The rules that have been put in place to govern DAOs can be very complex and challenging to change. Why is it hard to change? Because  every change will be the responsibility of the new code writer and network approval based on consensus.

The downside, the inability to react quickly to code bugs makes DAOs very vulnerable to attacks by hackers who can exploit vulnerabilities and security and manage crypto funds. In addition, there are also concerns about whether or not DAO can be run in the real world. That is the possibility of converting Ethereum tokens into fiat currency.

DAO and DeFi

Much of the crypto community’s knowledge of DAOs before the end of 2019 probably ended with hacking DAOs and decentralized collateral financing platforms. However, the explosion of decentralized finance (DeFi) protocols has led to an increase in the popularity of DAOs in 2020.

How is DAO different from traditional organizations?

Here are the differences between DAO and traditional organizations.

Organization establishment

Traditional organization establishment usually starts when entrepreneurs see the opportunities in the market. There are several steps to start a company, for example, the company’s information paperwork, fee payment, company’s insurance, bank account, and permit applications.

Less steps are required to start up DAO as it is funded by a small group of people who aim to implement new services or protocols. The project application form is not necessary. Besides, the organization’s planning step is much less formal compared to the traditional ones. Furthermore, DAO processes under the smart contract blockchains.

Organization structure

Most companies tend to set their structure to focus on keeping employees working in the same direction. All decision-making power is held by the highest-level management based on a hierarchical manner. Therefore, every employee is assigned clear tasks and responsibilities.

On the other hand, DAO doesn’t have a hierarchy of organizational structure. Each member interacts under the encrypted network or smart contract which are used to cast votes and create the Trustless system.

Fundraising

The traditional organizations raise their funds from the founding members and partners. The supporting funds will be contributed from a proportion of the business owners. Moreover, traditional organizations usually borrow their funds from investors if they are in need of capital in which the new investors can earn more from the business owner’s shares. 

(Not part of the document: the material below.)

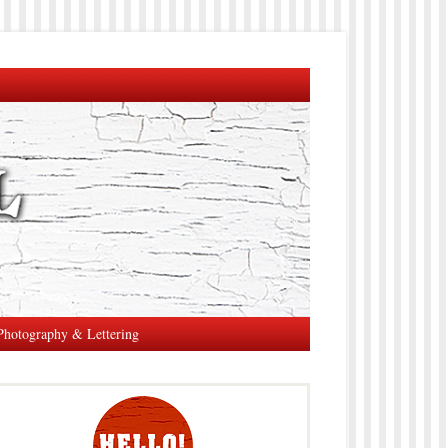
Photography & Lettering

Meanwhile, DAO offers more equally beneficial fundraising. DAO’s investors gain benefits from entering the network as most projects generate tokens to sell in the market for stakers to buy and hold them and get the benefits in return, through a Multi-signature wallet for better security.

DAO limitations overview

The first DAO’s disadvantage is the decision-making process might take more time compared to traditional organizations as DAO focuses on the votes from every member of the network. The process can be more time-consuming if the projects include worldwide members and investors from different time zones, especially if a stakeholder’s decision is required, the harder the coordinating will be.

Apart from that, the security issue is as well discussed widely as specialists are still needed to install and process the network’s system. Besides, the members of the network tend to remain anonymous which can lead to security issues. In addition, DAO is considered vulnerable to cybercrimes since the network’s tools are still under development without a strong security foundation. 

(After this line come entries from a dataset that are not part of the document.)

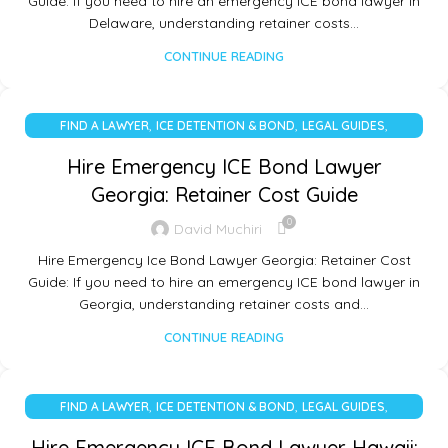
Guide: If you need to hire an emergency ICE bond lawyer in
Delaware, understanding retainer costs…
CONTINUE READING
,
,
,
FIND A LAWYER
ICE DETENTION & BOND
LEGAL GUIDES
UNCATEGORIZED
Hire Emergency ICE Bond Lawyer
Georgia: Retainer Cost Guide
0
David Muchiri
Hire Emergency Ice Bond Lawyer Georgia: Retainer Cost
Guide: If you need to hire an emergency ICE bond lawyer in
Georgia, understanding retainer costs and…
CONTINUE READING
,
,
,
FIND A LAWYER
ICE DETENTION & BOND
LEGAL GUIDES
UNCATEGORIZED
Hire Emergency ICE Bond Lawyer Hawaii: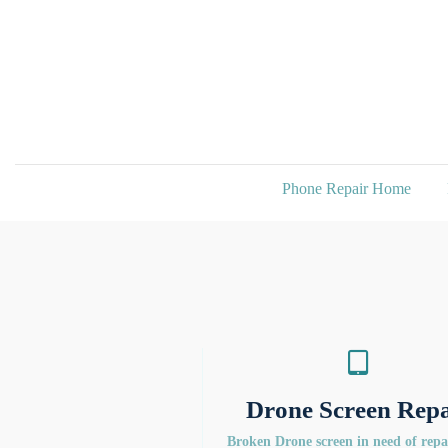
Phone Repair Home
Drone Screen Repa
Broken Drone screen in need of rep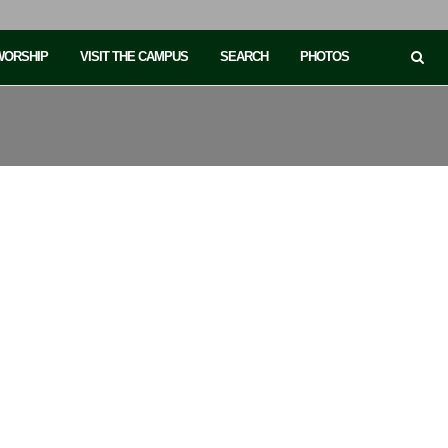
 WORSHIP
VISIT THE CAMPUS
SEARCH
PHOTOS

DAO offers uniqueness to be implemented in today’s modern world. Since it does not follow a hierarchical system, DAO opens up as vast opportunities as possible for anyone to provide ideas.

The existence of an open and fair voting system and the implementation of regulations that the members have agreed upon can also reduce the organization’s conflicts. The agreement to deposit a certain amount of money before making changes also allows users to evaluate every decision taken in depth to produce an effective solution.

Another critical advantage is guaranteed transparency, since the DAO system uses a blockchain network. Each member will be involved in deciding how to spend funds and track funds spent.